Unlike PKR and GBK5, three research groups have independently found that Nek7 was a critical regulator for NLRP3 inflammasome activation. Nek7 belongs to the NIMA (never-in-mitosis A)-related kinase family and is mainly involved in regulating the mitotic process and DNA damage response. Studies have shown that mice with defects in Nek7 died later in their embryonic development and their growth was blocked, indicating that Nek7 might play a pivotal role in embryo growth and survival [33]. Related studies have suggested that Nek7 was dispensable for NLRP3 inflamasome activation by all kinds of stimuli (including ATP, nigericin, MSU crystals, and alum), while it was not a necessity in the activation of NLRP4 and AIM2 inflammasome [34-36]. The catalytic region of Nek7 binds to the LRR domain of NLRP3 to form a NLRP3-NEK7 macromolecular complex, which is enhanced by NLRP3 agonists. Nek7 can regulate the oligomerization of NLRP3, ASC Speck formation and caspase-1 activation downstream of K+ outflow. Compared with wild-type mice, Nek7-deficient mice have reduced IL-1β secretion, weakened immune cell aggregation, and reduced disease severity, suggesting the important role of Nek7 in NLRP3 activation in in vivo models [34,35]. However, more researches are needed to determine the mechanism by which Nek7 regulates NLRP3 inflammasome activation.

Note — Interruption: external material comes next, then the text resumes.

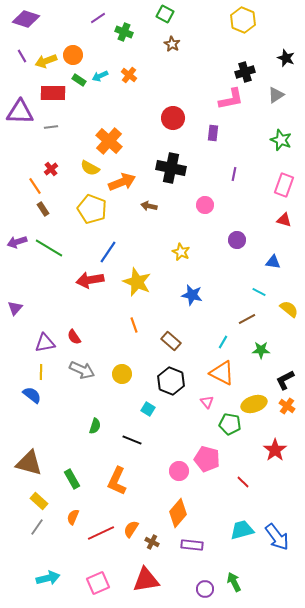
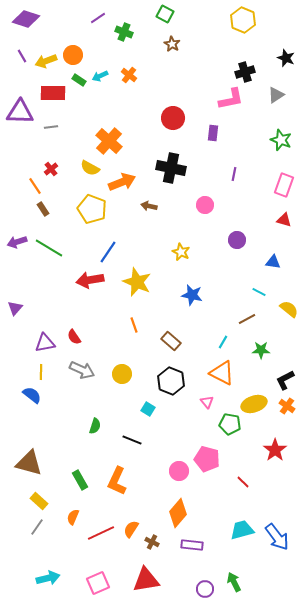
green rectangle at (72, 479): moved 8 px right, 1 px down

NLRP3 INFLAMMASOME AND ALZHEIMER’S DISEASE

Microglia play an important role in Aβ clearance and neuroinflammatory response, and microglia-mediated inflammation has been a focus of AD researches. Recent studies have found that microglia can express NLRP3, ASC and Caspase-1 [37]. Researchers first reported in 2008 that NLRP3 inflammasomes were activated after incubating primary microglia in mice with Aβ, and microglia phagocytosis of fibrotic Aβ resulted in lysosome rupture to promote the secretion of inflammatory cytokines including IL-1 [38], which could has been proved to activate NLRP3 inflammasome [39]. NLRP3 inflammasome activation can promote Aβ deposition and the pathological process of AD in the brains of APP/PS1 transgenic mice, while NLRP3 or Caspase-1 gene knockout can regulate the microglia phenotype of APP/PS1 transgenic mice, enhance their phagocytic ability, and improve Aβ deposition and behavioral abnormalities; Specifically knockdown of NLRP3 or Caspase-1 in microglia transformed microglia into the M2 phenotype, presenting as an increased clearance and spatial memory [40]. Systemic inflammation reduced microglial clearance of Aβ in APP/PS1 mice through NLRP3 inflammasome and NLRP3 inflammasome knockout blocked microglial changes upon lipopolysaccharide, including alterations in microglial morphology and amyloid pathology [41]. Intrahippocampal injection of ASC specks resulted in spreading of Aβ pathology in transgenic double-mutant APP/PS1 mice, supporting the concept that inflammasome activation is connected to seeding and spreading of Aβ pathology in patients with Alzheimer's disease [42]. NLRP3 inflammasome can be activated not only by fibrillar Aβ aggregates, but also by lower molecular weight Aβ oligomers and protofibrils. Besides Aβ pathology, tau protein has been shown to activate the NLRP3 inflammasome in microglia and its oligomerization was exacerbated by ASC similar to Aβ plaques [43]. Another study showed that loss of NLRP3 inflammasome function reduced tau hyperphosphorylation and aggregation by regulating tau kinases and phosphatases. Tau activated the NLRP3 inflammasome and intracerebral injection of fibrillar amyloid-beta-containing brain homogenates induced tau pathology in an NLRP3-dependent manner [44].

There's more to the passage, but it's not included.